Teddy reaches for a bottle of some hair preparation that’s about ninety-nine and a half percent alcohol and pours a pint or so of it over Duck’s ear to disinfect it. Duck nearly screams, but he’s smart enough to hold it in. His face turns from blue to red in about half a second, and his lips get so tight they could’ve flattened pennies. His eyes bulge out, and he makes a sound way down in his throat like a bullfrog with a kidney stone. But he holds it in. We were all real proud of him. Then Teddy gets on with the story.

“’Bout that time a deputy comes in. He was on his rounds and heard the commotion. An orderly runs in too, and between the three of us we try to surgically remove Bill’s hands from around Sufferin’ Joe’s throat. At one point I’m pullin’ on Bill’s wrist, and my hand slips off and I accidently backhand the deputy in the mouth. He yells and puts me in a headlock, and I’m out of the action.

“Another orderly shows up, and they finally get Bill subdued.
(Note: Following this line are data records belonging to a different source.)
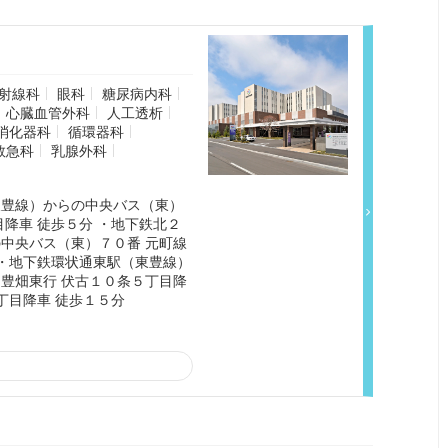
射線科
眼科
糖尿病内科
心臓血管外科
人工透析
消化器科
循環器科
救急科
乳腺外科
東豊線）からの中央バス（東）
降車 徒歩５分 ・地下鉄北２
中央バス（東）７０番 元町線
 ・地下鉄環状通東駅（東豊線）
豊畑東行 伏古１０条５丁目降
丁目降車 徒歩１５分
We’re all huffin’ and puffin’ like we’ve just run ten miles. The deputy lets my head loose, but he holds one of my arms twisted behind my back like I’m a dangerous criminal. Sufferin’ Joe straightens his shirt and rubs his throat and just stares at Bill. I figure then that there’s no hope. When a man gets mad at you and cusses you out or punches you, most times he’ll call it good. He got his pound of flesh, he gave you your comeuppance, and he’ll let it go at that. But when a fella just stares and doesn’t say a word, you know he’s thinkin’ judges and lawyers and jailhouse, and you can already feel that cold steel around your wrists. I look at Bill’s face, and I can see that similar thoughts are goin’ through his mind. He’s calm, but the orderlies are still hangin’ on to him like he’s Butch Cassidy, and Sufferin Joe is still standin’ there, just starin’ at Bill and rubbin’ his throat. The deputy says, ‘Doc, should I haul ’em both over to the jailhouse?’ Joe doesn’t take his eyes off Bill, but he shakes his head. Then he says to Bill, ‘Pardner, looks to me like you’ve suffered long enough. Come on back, and let’s see what we can do for you.’”

When we finish laughin’, we all stand up and thank Teddy for a good story. Duck apologizes to Teddy for gettin’ blood on his sheet, and Teddy shoots a scowl over at Vern Bates. The rest of us all do the same. Vern looks down at the floor and scratches his armpit as an admission of guilt. After that, the incident is forgotten. Teddy’s not the kind of man to hold a grudge.